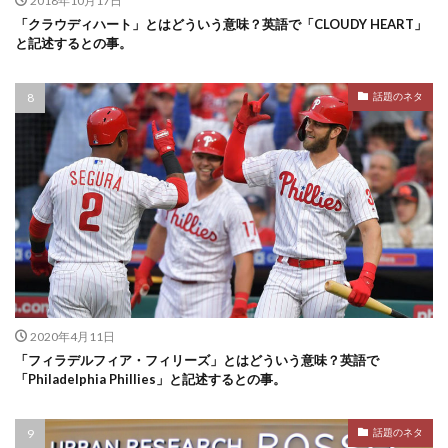
2018年10月17日
「クラウディハート」とはどういう意味？英語で「CLOUDY HEART」
と記述するとの事。
話題のネタ
2020年4月11日
「フィラデルフィア・フィリーズ」とはどういう意味？英語で
「Philadelphia Phillies」と記述するとの事。
話題のネタ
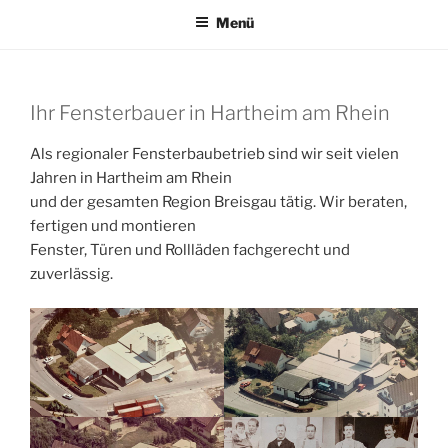
Menü
FIRMENGESCHICHTE
Ihr Fensterbauer in Hartheim am Rhein
Als regionaler Fensterbaubetrieb sind wir seit vielen
Jahren in Hartheim am Rhein
und der gesamten Region Breisgau tätig. Wir beraten,
fertigen und montieren
Fenster, Türen und Rollläden fachgerecht und
zuverlässig.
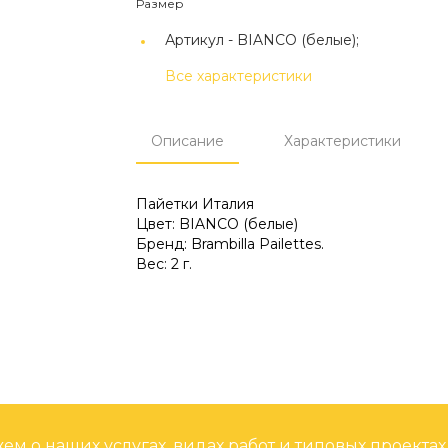
Размер
Артикул -
BIANCO (белые);
Все характеристики
Описание
Характеристики
Пайетки Италия
Цвет: BIANCO (белые)
Бренд: Brambilla Pailettes.
Вес: 2 г.
м о наших услугах, видах работ и типовых проектах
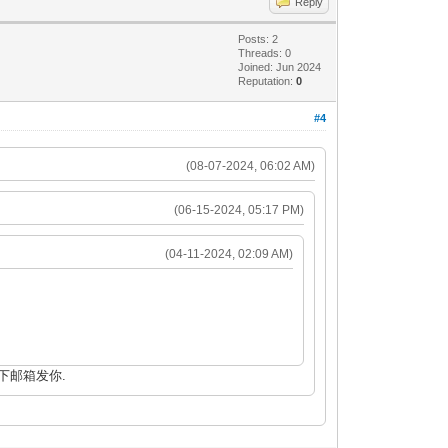
Reply
Posts: 2
Threads: 0
Joined: Jun 2024
Reputation:
0
#4
(08-07-2024, 06:02 AM)
(06-15-2024, 05:17 PM)
(04-11-2024, 02:09 AM)
下邮箱发你.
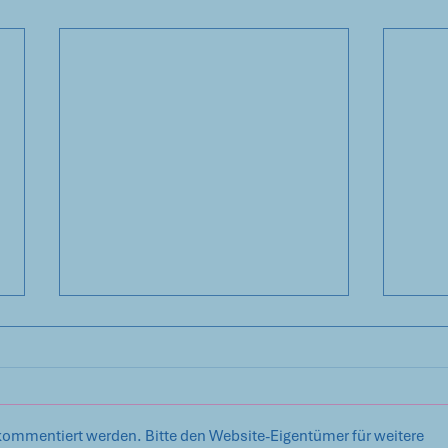
kommentiert werden. Bitte den Website-Eigentümer für weitere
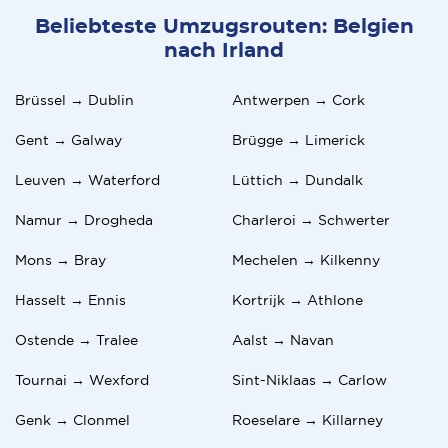
Beliebteste Umzugsrouten: Belgien
nach Irland
Brüssel → Dublin
Antwerpen → Cork
Gent → Galway
Brügge → Limerick
Leuven → Waterford
Lüttich → Dundalk
Namur → Drogheda
Charleroi → Schwerter
Mons → Bray
Mechelen → Kilkenny
Hasselt → Ennis
Kortrijk → Athlone
Ostende → Tralee
Aalst → Navan
Tournai → Wexford
Sint-Niklaas → Carlow
Genk → Clonmel
Roeselare → Killarney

- - - -

Description of the task:
Only the text of the entries above is to be given again, exactly, with the pictures left out.

Expected answer:
2018年10月17日
「クラウディハート」とはどういう意味？英語で「CLOUDY HEART」
と記述するとの事。
話題のネタ
2020年4月11日
「フィラデルフィア・フィリーズ」とはどういう意味？英語で
「Philadelphia Phillies」と記述するとの事。
話題のネタ
Menü
FIRMENGESCHICHTE
Ihr Fensterbauer in Hartheim am Rhein
Als regionaler Fensterbaubetrieb sind wir seit vielen
Jahren in Hartheim am Rhein
und der gesamten Region Breisgau tätig. Wir beraten,
fertigen und montieren
Fenster, Türen und Rollläden fachgerecht und
zuverlässig.
Размер
Артикул -
BIANCO (белые);
Все характеристики
Описание
Характеристики
Пайетки Италия
Цвет: BIANCO (белые)
Бренд: Brambilla Pailettes.
Вес: 2 г.
м о наших услугах, видах работ и типовых проектах
Reply
Posts: 2
Threads: 0
Joined: Jun 2024
Reputation:
0
#4
(08-07-2024, 06:02 AM)
(06-15-2024, 05:17 PM)
(04-11-2024, 02:09 AM)
下邮箱发你.
kommentiert werden. Bitte den Website-Eigentümer für weitere
Beliebteste Umzugsrouten: Belgien
nach Irland
Brüssel → Dublin
Antwerpen → Cork
Gent → Galway
Brügge → Limerick
Leuven → Waterford
Lüttich → Dundalk
Namur → Drogheda
Charleroi → Schwerter
Mons → Bray
Mechelen → Kilkenny
Hasselt → Ennis
Kortrijk → Athlone
Ostende → Tralee
Aalst → Navan
Tournai → Wexford
Sint-Niklaas → Carlow
Genk → Clonmel
Roeselare → Killarney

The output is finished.